**About this exercise**: Only the lines from the top of the records below through the line containing "esté en la ternura, en" should be printed, exactly and without pictures.

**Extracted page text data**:
BEGIN

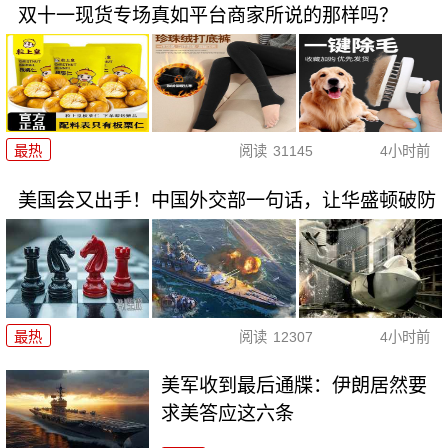
双十一现货专场真如平台商家所说的那样吗？
最热
阅读
31145
4小时前
美国会又出手！中国外交部一句话，让华盛顿破防
最热
阅读
12307
4小时前
美军收到最后通牒：伊朗居然要
求美答应这六条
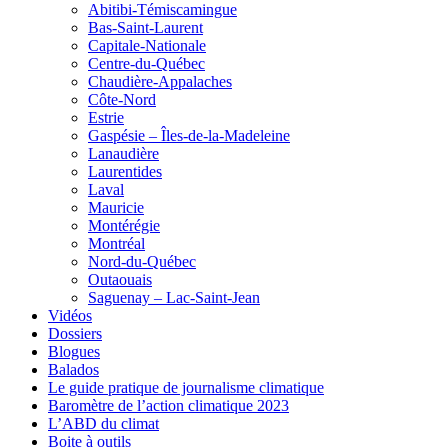
Abitibi-Témiscamingue
Bas-Saint-Laurent
Capitale-Nationale
Centre-du-Québec
Chaudière-Appalaches
Côte-Nord
Estrie
Gaspésie – Îles-de-la-Madeleine
Lanaudière
Laurentides
Laval
Mauricie
Montérégie
Montréal
Nord-du-Québec
Outaouais
Saguenay – Lac-Saint-Jean
Vidéos
Dossiers
Blogues
Balados
Le guide pratique de journalisme climatique
Baromètre de l’action climatique 2023
L’ABD du climat
Boite à outils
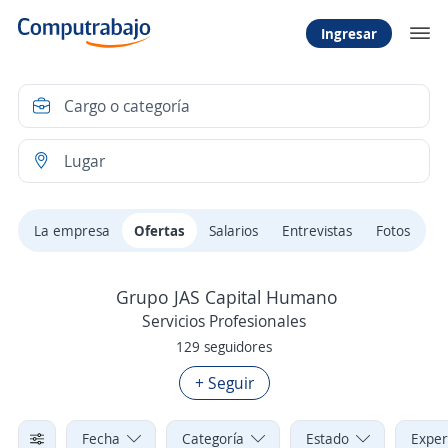
Ingresar
La empresa
Ofertas
Salarios
Entrevistas
Fotos
Grupo JAS Capital Humano
Servicios Profesionales
129 seguidores
+ Seguir
Fecha
Categoría
Estado
Exper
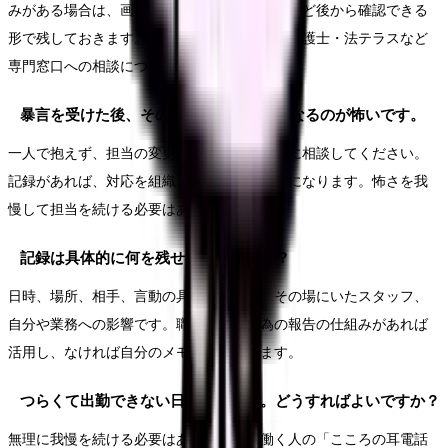
みがある場合は、画面のスクリーンショットなど後から確認できる
形で残しておきます。悪質な中傷は、職場や弁護士・法テラスなど
専門窓口への相談につなげられます。
暴言を受けた後、その患者さんの担当になるのが怖いです。
一人で抱えず、担当の変更や複数対応を上長に相談してください。
記録があれば、対応を組織として見直す根拠になります。怖さを我
慢して担当を続ける必要はありません。
記録は具体的に何を残せばよいですか？
日時、場所、相手、言動の具体的な内容、その場にいたスタッフ、
自分や業務への影響です。職場に迷惑行為の報告の仕組みがあれば
活用し、なければ自分のメモとして残します。
つらくて出勤できない日があります。どうすればよいですか？
無理に我慢を続ける必要はありません。働く人の「こころの耳電話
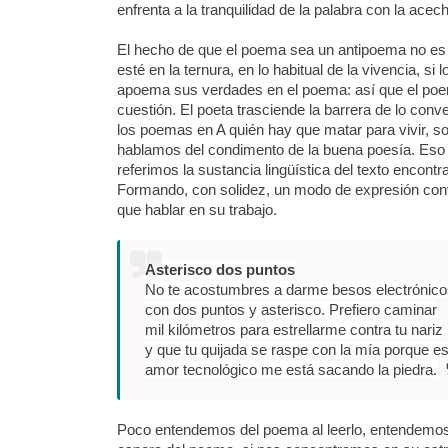
enfrenta a la tranquilidad de la palabra con la ace
El hecho de que el poema sea un antipoema no es r
esté en la ternura, en lo habitual de la vivencia, s
apoema sus verdades en el poema: así que el poem
cuestión. El poeta trasciende la barrera de lo conve
los poemas en A quién hay que matar para vivir, so
hablamos del condimento de la buena poesía. Eso en
referimos la sustancia lingüística del texto enco
Formando, con solidez, un modo de expresión con
que hablar en su trabajo.
Asterisco dos puntos
No te acostumbres a darme besos electrónico
con dos puntos y asterisco. Prefiero caminar
mil kilómetros para estrellarme contra tu nariz
y que tu quijada se raspe con la mía porque es
amor tecnológico me está sacando la piedra.
Poco entendemos del poema al leerlo, entendemos 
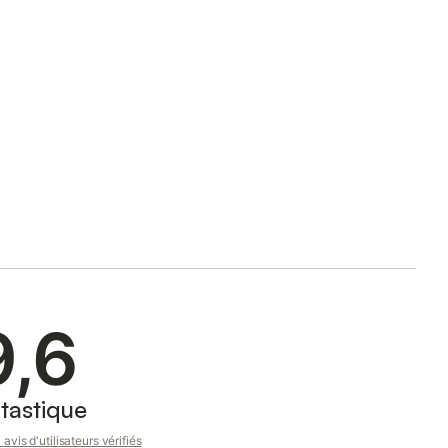
9,6
tastique
avis d'utilisateurs vérifiés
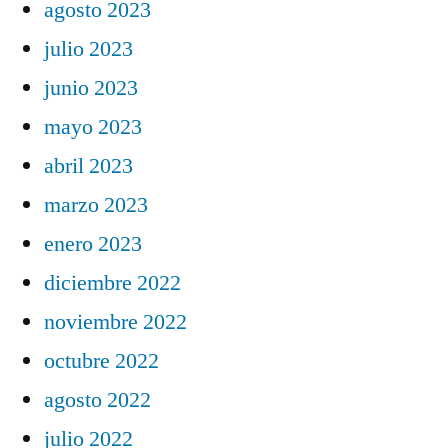
agosto 2023
julio 2023
junio 2023
mayo 2023
abril 2023
marzo 2023
enero 2023
diciembre 2022
noviembre 2022
octubre 2022
agosto 2022
julio 2022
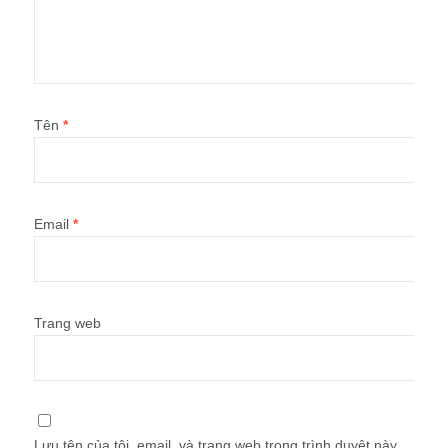
Tên
*
Email
*
Trang web
Lưu tên của tôi, email, và trang web trong trình duyệt này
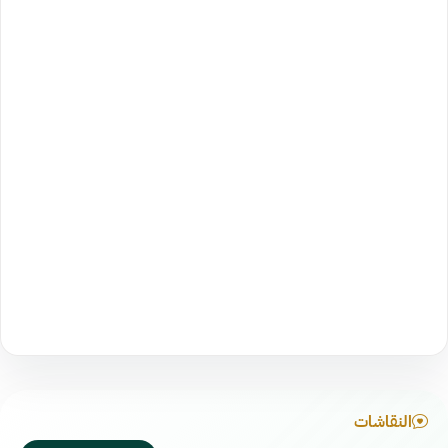
النقاشات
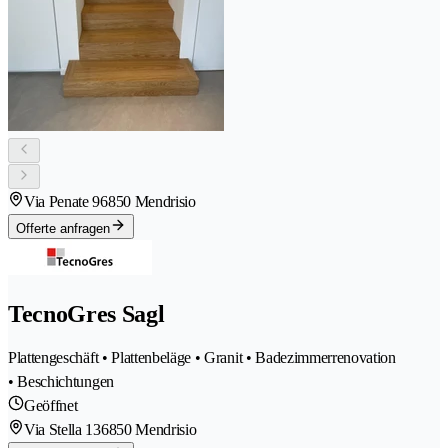
Via Penate 9
6850 Mendrisio
Offerte anfragen
TecnoGres Sagl
Plattengeschäft • Plattenbeläge • Granit • Badezimmerrenovation
• Beschichtungen
Geöffnet
Via Stella 13
6850 Mendrisio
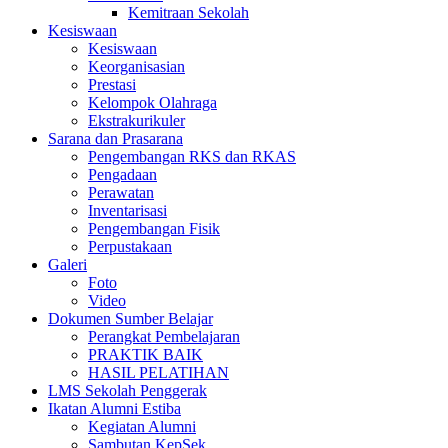
Kemitraan Sekolah
Kesiswaan
Kesiswaan
Keorganisasian
Prestasi
Kelompok Olahraga
Ekstrakurikuler
Sarana dan Prasarana
Pengembangan RKS dan RKAS
Pengadaan
Perawatan
Inventarisasi
Pengembangan Fisik
Perpustakaan
Galeri
Foto
Video
Dokumen Sumber Belajar
Perangkat Pembelajaran
PRAKTIK BAIK
HASIL PELATIHAN
LMS Sekolah Penggerak
Ikatan Alumni Estiba
Kegiatan Alumni
Sambutan KepSek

END

**Your response**:
双十一现货专场真如平台商家所说的那样吗？
最热
阅读
31145
4小时前
美国会又出手！中国外交部一句话，让华盛顿破防
最热
阅读
12307
4小时前
美军收到最后通牒：伊朗居然要
求美答应这六条
Abitibi-Témiscamingue
Bas-Saint-Laurent
Capitale-Nationale
Centre-du-Québec
Chaudière-Appalaches
Côte-Nord
Estrie
Gaspésie – Îles-de-la-Madeleine
Lanaudière
Laurentides
Laval
Mauricie
Montérégie
Montréal
Nord-du-Québec
Outaouais
Saguenay – Lac-Saint-Jean
Vidéos
Dossiers
Blogues
Balados
Le guide pratique de journalisme climatique
Baromètre de l’action climatique 2023
L’ABD du climat
Boite à outils
Ingresar
La empresa
Ofertas
Salarios
Entrevistas
Fotos
Grupo JAS Capital Humano
Servicios Profesionales
129 seguidores
+ Seguir
Fecha
Categoría
Estado
Exper
みがある場合は、画面のスクリーンショットなど後から確認できる
形で残しておきます。悪質な中傷は、職場や弁護士・法テラスなど
専門窓口への相談につなげられます。
暴言を受けた後、その患者さんの担当になるのが怖いです。
一人で抱えず、担当の変更や複数対応を上長に相談してください。
記録があれば、対応を組織として見直す根拠になります。怖さを我
慢して担当を続ける必要はありません。
記録は具体的に何を残せばよいですか？
日時、場所、相手、言動の具体的な内容、その場にいたスタッフ、
自分や業務への影響です。職場に迷惑行為の報告の仕組みがあれば
活用し、なければ自分のメモとして残します。
つらくて出勤できない日があります。どうすればよいですか？
無理に我慢を続ける必要はありません。働く人の「こころの耳電話
enfrenta a la tranquilidad de la palabra con la ace
El hecho de que el poema sea un antipoema no es r
esté en la ternura, en lo habitual de la vivencia, s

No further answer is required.